## What is expected
Among the entries below, count each line holding the word "Kronik". Write only the number.

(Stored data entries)
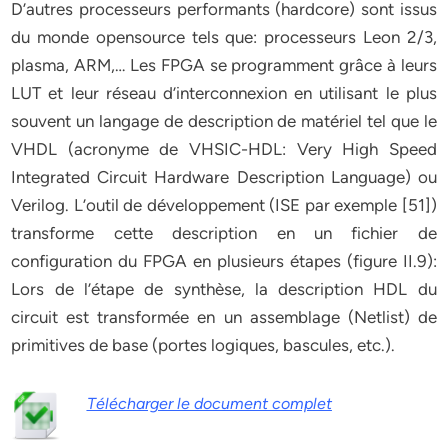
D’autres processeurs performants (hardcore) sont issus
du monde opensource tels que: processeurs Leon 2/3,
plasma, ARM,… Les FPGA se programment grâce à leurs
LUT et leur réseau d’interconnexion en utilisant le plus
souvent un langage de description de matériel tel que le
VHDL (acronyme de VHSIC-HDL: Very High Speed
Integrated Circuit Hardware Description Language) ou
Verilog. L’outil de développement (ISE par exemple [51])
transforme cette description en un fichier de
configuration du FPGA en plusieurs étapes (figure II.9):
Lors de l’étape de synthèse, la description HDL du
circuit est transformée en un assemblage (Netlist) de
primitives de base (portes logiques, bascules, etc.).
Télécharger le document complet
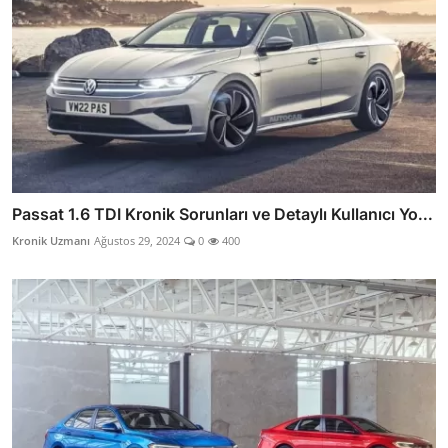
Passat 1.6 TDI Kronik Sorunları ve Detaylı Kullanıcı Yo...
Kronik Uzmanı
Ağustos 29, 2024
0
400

## Task output
2